Instituto Universitario de Matemática Multidisciplinar, Universitat Politècnica de València, Camino de Vera s/n, 46022 Valencia, Spain

Received 12 July 2013; Accepted 16 September 2013

Academic Editor: Benito Chen-Charpentier

Copyright © 2013 J.-C. Cortés et al. This is an open access article distributed under the Creative Commons Attribution License, which permits unrestricted use, distribution, and reproduction in any medium, provided the original work is properly cited.

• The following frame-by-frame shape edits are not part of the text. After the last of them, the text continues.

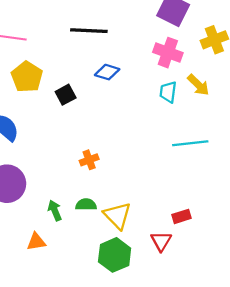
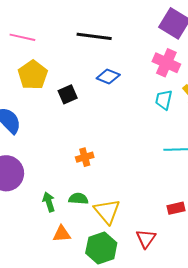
red rectangle: (181, 216) -> (176, 208), moved
orange triangle: (36, 242) -> (62, 234), moved

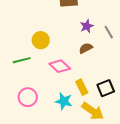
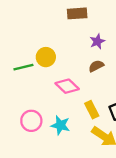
green line: (22, 60) -> (23, 67), moved
cyan star: (64, 101) -> (60, 125), moved

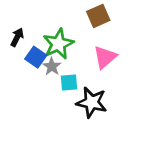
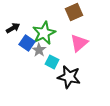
black arrow: (17, 37) -> (13, 28), turned 32
cyan square: (69, 82) -> (52, 62), turned 32

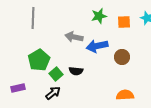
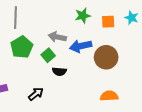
brown circle: (122, 57) -> (106, 57), size x1.5
green pentagon: (39, 60) -> (22, 47), moved
green square: (56, 74) -> (48, 55), moved

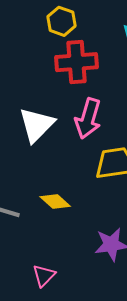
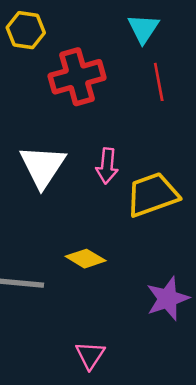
yellow hexagon: (61, 21) -> (26, 30), moved
pink arrow: (88, 118) -> (107, 166), moved, size x0.7

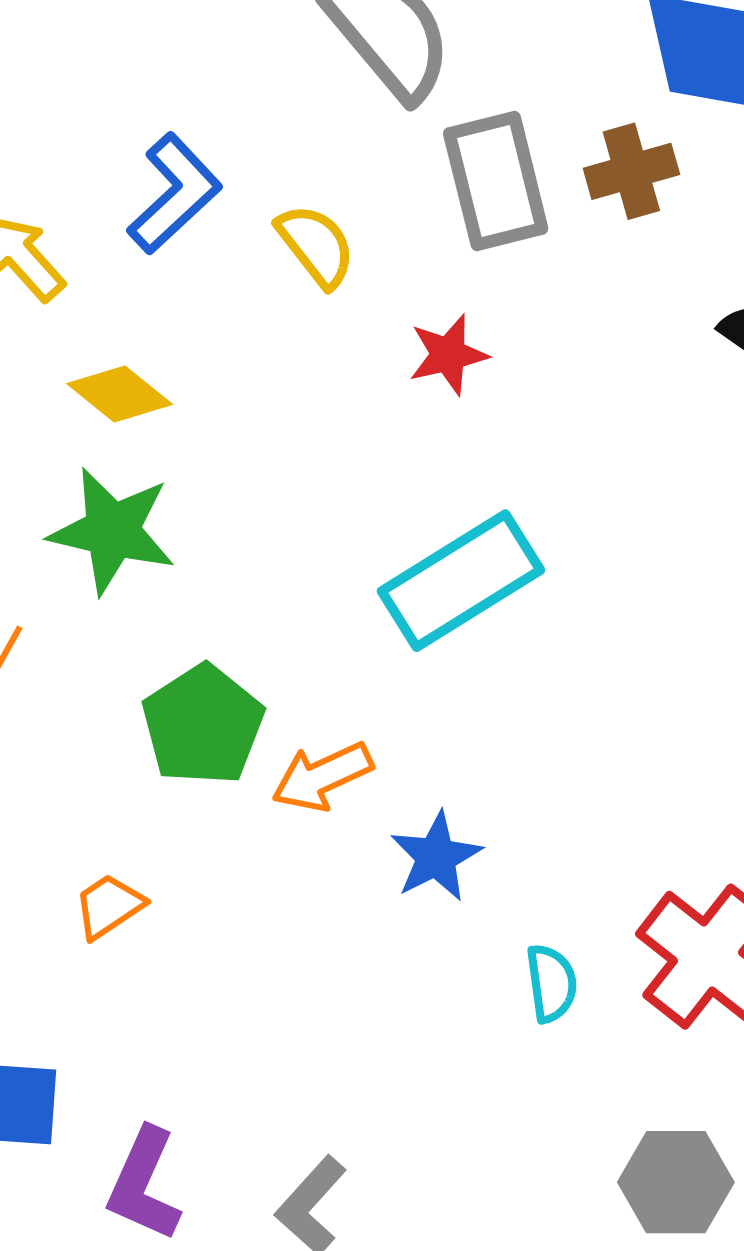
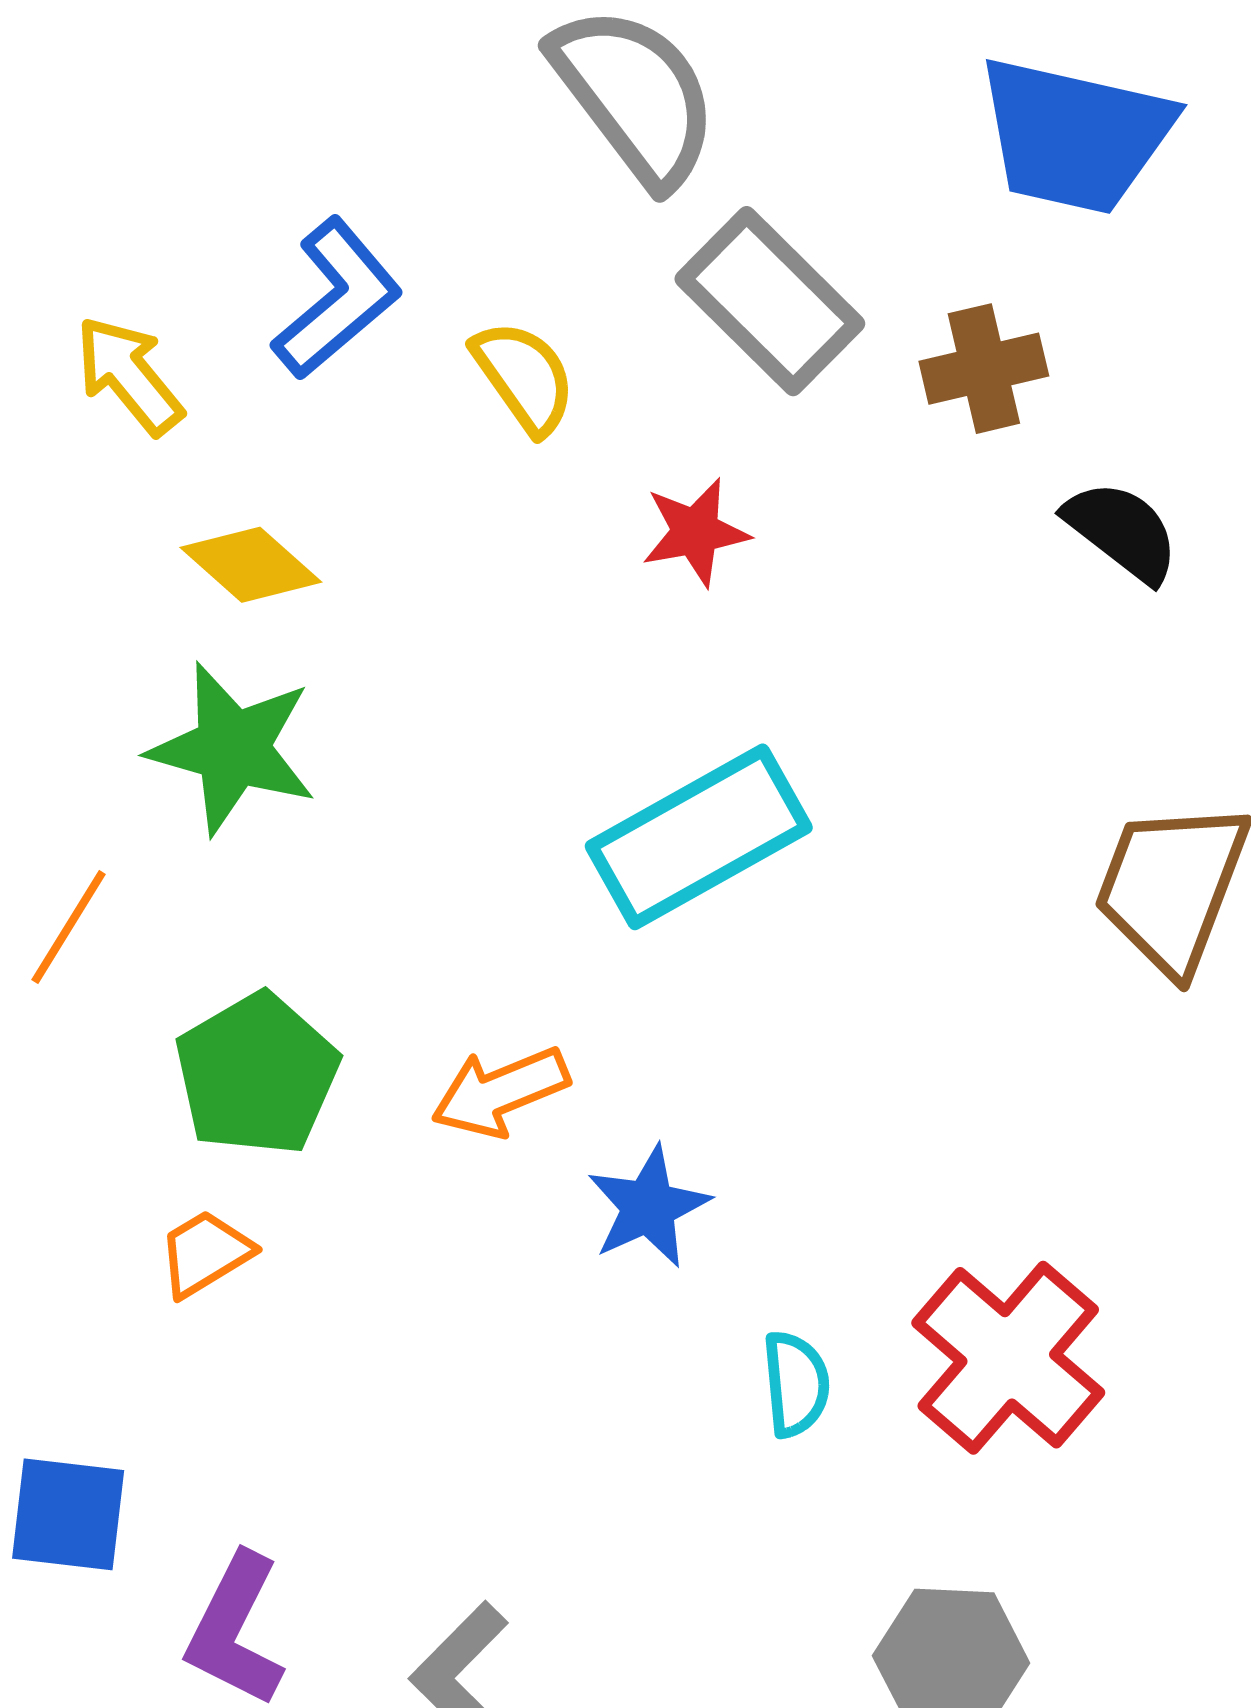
brown cross: (631, 171) -> (984, 369), moved
gray rectangle: (496, 181) -> (770, 301), turned -34
green pentagon: (203, 725) -> (257, 1074), moved

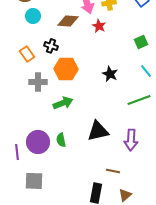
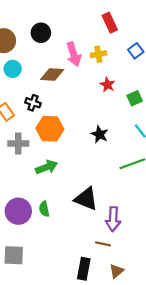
red star: (99, 26) -> (108, 85), moved
black triangle: (98, 131) -> (86, 199), turned 35
purple arrow: (131, 140) -> (113, 219), moved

The consideration of uncertainty in differential equations leads to the emergent area of random differential equations. Under this approach, inputs become random variables and/or stochastic processes. Often one assumes that inputs are independent, a hypothesis that simplifies the mathematical treatment although it could not be met in applications. In this paper, we analyse, through the Airy equation, the influence of statistical dependence of inputs on the output, computing its expectation and standard deviation by Fröbenius and Polynomial Chaos methods. The results are compared with Monte Carlo sampling. The analysis is conducted by the Airy equation since, as in the deterministic scenario its solutions are highly oscillatory, it is expected that differences will be better highlighted. To illustrate our study, and motivated by the ubiquity of Gaussian random variables in numerous practical problems, we assume that inputs follow a multivariate Gaussian distribution throughout the paper. The application of Fröbenius method to solve Airy equation is based on an extension of the method to the case where inputs are dependent. The numerical results show that the existence of statistical dependence among the inputs and its magnitude entails changes on the variability of the output.